*** Block opens ***
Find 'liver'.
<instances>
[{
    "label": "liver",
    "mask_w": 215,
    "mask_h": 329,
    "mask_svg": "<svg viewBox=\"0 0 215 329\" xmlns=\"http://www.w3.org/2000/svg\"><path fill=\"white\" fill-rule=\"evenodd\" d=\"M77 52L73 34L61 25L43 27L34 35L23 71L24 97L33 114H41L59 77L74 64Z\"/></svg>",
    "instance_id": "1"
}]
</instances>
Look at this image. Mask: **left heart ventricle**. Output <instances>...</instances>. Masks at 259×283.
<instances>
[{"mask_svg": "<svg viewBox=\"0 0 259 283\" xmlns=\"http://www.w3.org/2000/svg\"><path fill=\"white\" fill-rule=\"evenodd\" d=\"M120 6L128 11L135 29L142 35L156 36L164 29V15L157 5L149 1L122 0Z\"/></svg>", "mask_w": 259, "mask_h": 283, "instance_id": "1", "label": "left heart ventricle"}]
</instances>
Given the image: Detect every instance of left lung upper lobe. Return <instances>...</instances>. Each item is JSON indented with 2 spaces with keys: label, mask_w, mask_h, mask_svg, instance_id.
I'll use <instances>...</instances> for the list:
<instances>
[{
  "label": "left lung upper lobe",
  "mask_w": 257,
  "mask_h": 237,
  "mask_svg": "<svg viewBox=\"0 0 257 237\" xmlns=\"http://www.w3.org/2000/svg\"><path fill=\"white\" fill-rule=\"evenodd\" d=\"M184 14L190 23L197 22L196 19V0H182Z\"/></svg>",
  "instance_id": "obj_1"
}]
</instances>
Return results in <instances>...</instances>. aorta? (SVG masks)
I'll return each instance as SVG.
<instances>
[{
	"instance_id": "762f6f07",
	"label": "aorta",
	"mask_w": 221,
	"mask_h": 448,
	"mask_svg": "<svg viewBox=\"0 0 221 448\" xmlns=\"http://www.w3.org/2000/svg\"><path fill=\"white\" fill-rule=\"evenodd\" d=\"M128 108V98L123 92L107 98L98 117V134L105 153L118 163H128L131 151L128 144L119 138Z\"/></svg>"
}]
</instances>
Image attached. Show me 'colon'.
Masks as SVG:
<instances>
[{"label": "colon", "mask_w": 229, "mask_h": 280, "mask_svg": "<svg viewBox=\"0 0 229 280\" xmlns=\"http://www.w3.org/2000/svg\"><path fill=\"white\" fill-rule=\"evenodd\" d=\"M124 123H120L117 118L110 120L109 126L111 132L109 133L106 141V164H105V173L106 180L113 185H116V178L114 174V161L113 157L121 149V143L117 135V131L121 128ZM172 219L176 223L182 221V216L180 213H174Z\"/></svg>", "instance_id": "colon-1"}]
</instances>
*** Block closes ***
EXERCISE BRIEF:
Please print the listing exactly, keeping each line as it is.

SOLUTION FOR THIS EXERCISE:
Find 'liver'.
<instances>
[{
    "label": "liver",
    "mask_w": 215,
    "mask_h": 329,
    "mask_svg": "<svg viewBox=\"0 0 215 329\" xmlns=\"http://www.w3.org/2000/svg\"><path fill=\"white\" fill-rule=\"evenodd\" d=\"M77 52L73 34L61 25L43 27L34 35L23 71L24 97L33 114H41L59 77L74 64Z\"/></svg>",
    "instance_id": "1"
}]
</instances>
Look at this image. Mask: **left heart ventricle**. Output <instances>...</instances>. Masks at 259×283.
<instances>
[{"mask_svg": "<svg viewBox=\"0 0 259 283\" xmlns=\"http://www.w3.org/2000/svg\"><path fill=\"white\" fill-rule=\"evenodd\" d=\"M120 6L128 11L135 29L142 35L156 36L164 29V15L157 5L149 1L122 0Z\"/></svg>", "mask_w": 259, "mask_h": 283, "instance_id": "1", "label": "left heart ventricle"}]
</instances>
Given the image: Detect every instance of left lung upper lobe. Return <instances>...</instances>. Each item is JSON indented with 2 spaces with keys: label, mask_w, mask_h, mask_svg, instance_id.
I'll use <instances>...</instances> for the list:
<instances>
[{
  "label": "left lung upper lobe",
  "mask_w": 257,
  "mask_h": 237,
  "mask_svg": "<svg viewBox=\"0 0 257 237\" xmlns=\"http://www.w3.org/2000/svg\"><path fill=\"white\" fill-rule=\"evenodd\" d=\"M184 14L190 23L197 22L196 19V0H182Z\"/></svg>",
  "instance_id": "obj_1"
}]
</instances>
Return results in <instances>...</instances>. aorta? (SVG masks)
I'll return each instance as SVG.
<instances>
[{
	"instance_id": "762f6f07",
	"label": "aorta",
	"mask_w": 221,
	"mask_h": 448,
	"mask_svg": "<svg viewBox=\"0 0 221 448\" xmlns=\"http://www.w3.org/2000/svg\"><path fill=\"white\" fill-rule=\"evenodd\" d=\"M128 108V98L123 92L107 98L98 117V134L105 153L118 163H128L131 151L128 144L119 138Z\"/></svg>"
}]
</instances>
Image attached. Show me 'colon'.
Masks as SVG:
<instances>
[{"label": "colon", "mask_w": 229, "mask_h": 280, "mask_svg": "<svg viewBox=\"0 0 229 280\" xmlns=\"http://www.w3.org/2000/svg\"><path fill=\"white\" fill-rule=\"evenodd\" d=\"M124 123H120L117 118L110 120L109 126L111 132L109 133L106 141V164H105V173L106 180L113 185H116V178L114 174V161L113 157L121 149V143L117 135V131L121 128ZM172 219L176 223L182 221V216L180 213H174Z\"/></svg>", "instance_id": "colon-1"}]
</instances>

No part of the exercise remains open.